Ardından savunmalara geçildi. Savunma yapan Yılmaz, darbe kalkışmasına destek olmadığını, kimseyle haberleşmediğini ve FETÖ’nün mesajlaşma uygulamalarını kullanmadığını savunarak, şu iddialarda bulundu:


“Diyarbakır’da darbe gecesi başbakan ile 2 kez, valiyle 12 kez, savcı ve emniyet müdürüyle de 5’er kez konuştum. Kalkışmanın önlenmesine yönelik emri ben verdim. Hiçbir kanunsuz eylem yapılmamıştır. Ben ne FETÖ’cü ne de darbeciyim. Vatanıma bağlı Türk subayıyım. İddiaları kabul etmiyorum. Adliyeden el sıkışarak uğurlanmışken nasıl oluyor da iddianameye böyle bir şey giriyor. O saatte her yer bitti bir tek adliye mi kaldı. Basın ve onları yönlendirenler bizi yargısız infaz etmiştir. Adliye kuşatması haberi beni üzmüştür. Başsavcının daveti üzerine dostça bir ziyaret olmasına rağmen bunun bir suç olarak gösterilmesi beni üzmüştür. Terörün cirit attığı Diyarbakır’da her yere koruma araç ve personelle gidiyorum. 3 aracın haricinde polis aracı da istiyorduk. Gittiğim her yerde böyle gidiyorum. Tam tesisatlı personel araçtan inmesin diye emir verdim. Ben dikim, benim vicdanım rahat. Sıcak odalarında ahkam kesenler benim vatan millet sevgimi sorgulayamaz. Ben birliğimin başındaydım, takdir edilecek bir kişi varsa o da benim. Yaptıklarıma vali, emniyet müdürü, savcı ve MİT başkanı şahittir. Vali, savcı, MİT başkanı ve emniyet müdürünün tanık olarak dinlenmesini istiyorum.”

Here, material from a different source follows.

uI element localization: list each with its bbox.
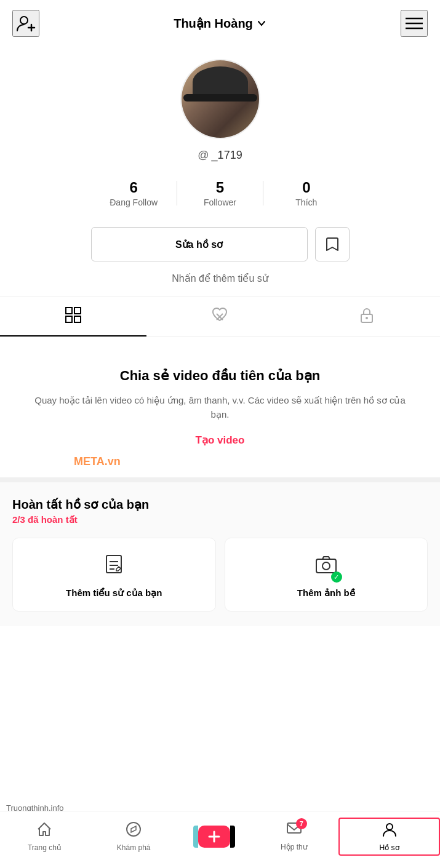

Olayı gördüğü anda darbeye karşı olduğunu açıkladığını savunan Yılmaz, şunları söyledi:


“Kanunsuz sıkıyönetim emrini uygulamadım. Aldığımız tedbirler karşısında tek bir personel çıkmadı, teşebbüse izin verilmedi. İki yıllık görevimde bölücü terör örgütünün 6-8 Ekim başkaldırısını önledim. Türkiye’de ilk defa asker polis operasyonu birlikte yaptık. 40 yıl devletime hizmet ettim. Keşke şehit olsaydım da bu suçlamalara maruz kalmasaydım. Beraatımı istiyorum. Bunun gerçekleşmemesi halinde delil karartma durumu söz konusu olmadığı ve adresim belli olmadığı için adli kontrol şartı uygulanmasını talep ediyorum.”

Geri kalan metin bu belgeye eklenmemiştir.